Weakness of Hydropower Sector in Nepal
Financial incapability as high initial investment
Hydropower projects are capital intensive projects requiring huge initial capital outlay. This possesses a big threat for financing projects as a wrong decision may result in locking up of a significant amount of capital.
Poor past performance of NEA
NEA is the sole purchaser of electricity generated by the various hydropower projects.
NEA has been operating in losses due to various reasons such as electricity leakages, inability to collect payments and debts, huge administrative expenses etc. Such conditions of the sole purchaser can act as the major weakness any upcoming projects that are coming up.
Skilled Manpower unavailability
Nepal faces a huge shortage for skilled manpower especially for the engineers related to this field due to the brain-drain resulting mainly due to the worldwide shortage of Hydropower engineers.
Opportunities of Hydropower Sector in Nepal
The establishment of new industries and expansion of the capacity of consumer goods industries have led to a considerable increase in the consumption of electricity in Nepal.
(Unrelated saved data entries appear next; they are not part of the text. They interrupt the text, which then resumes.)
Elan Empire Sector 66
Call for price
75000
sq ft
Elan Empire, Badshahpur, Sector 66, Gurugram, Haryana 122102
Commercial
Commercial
Apart from the programs of electrification, the demand for electricity for irrigation has also rises. Furthermore, demand by the retail consumer has also increased. Research has found that energy efficiency for hydro-electricity ranges from 83 to 93 per cent compared to 65 per cent efficiency for coal fired electric plants and 60 per cent for nucleated electric facilities.
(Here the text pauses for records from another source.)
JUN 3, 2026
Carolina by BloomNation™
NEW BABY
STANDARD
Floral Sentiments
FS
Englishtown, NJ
Increased number of customers
As shows in Appendix 9, the number of consumers are ever increasing and the demand of electricity is increasing every year. A summary of this is shown below which clearly shows 145% increase in the past 10 years.
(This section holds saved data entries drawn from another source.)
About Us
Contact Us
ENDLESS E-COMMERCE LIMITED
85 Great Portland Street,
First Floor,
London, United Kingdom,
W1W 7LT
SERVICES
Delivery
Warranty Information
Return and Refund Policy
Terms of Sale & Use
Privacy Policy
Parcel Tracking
Table 3: Number of Consumers of Electricity in Nepal Year No. of Consumers
1999 6,22,363 2000 6,73,979 2001 7,45,992 2002 8,84,535 2003 9,70,611 2004 10,53,935 2005 11,59,855 2006 12,77,447 2007 13,97,813 2008 15,24,610
Potential to export to India
India is world's 6th largest energy consumer, accounting for 3.4% of global energy consumption. Due to India's economic rise, the demand for energy has grown at an average of 3.6% per annum over the past 30 years. More than 50% of India's commercial energy demand is met through the country's vast coal reserves. There is a huge potential market for Nepal to export to India as well.
Potential to replace other forms of energy
Of the total energy consumption of 288 million GJ in rural Nepal, biomass accounts for 98% while electricity accounts for only 0.1% of the total energy consumes and petroleum products comprise of 1.6%. Even in the urban areas, other sources of energy are intensively used which can be replaced by hydropower generated energy.
Threats of Hydropower Sector in Nepal
Alternative sources of energy
Just as potential to replace other forms of energy is an opportunity area for hydropower development, it poses a threat also as other sources may be cheaper and readily available. In a program on “use of alternative energy for promotion of micro,
cottage and small industries in Nepal, Minister for Industry Mrs. Asta Laxmi Shakya talked about use of alternative energy for small industry.
Purchase from neighboring country
In 2007, The Indian government has permitted Nepal Electricity Authority (NEA) to purchase 23 MW of electricity from the Power Trading Corporation of India (PTC).
This deal was done at a rate of IRs 4.40 per unit. This may pose a big threat to the hydropower sector if many more such contracts are signed.